→ **Your task**: I would like every record reproduced exactly, with the pictures left out.

[Stored data entries]
----------------------------------------

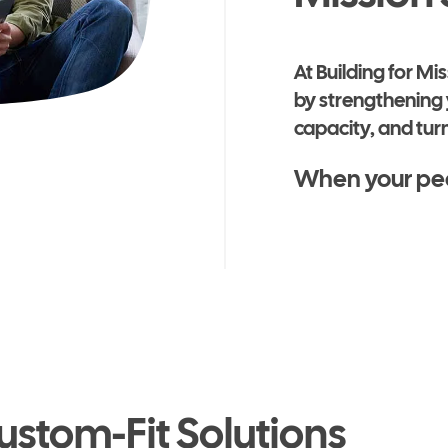
At Building for M
by strengthening 
capacity, and turn
When your peop
ustom-Fit Solutions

----------------------------------------

→ **Answer box**:
At Building for M
by strengthening 
capacity, and turn
When your peop
ustom-Fit Solutions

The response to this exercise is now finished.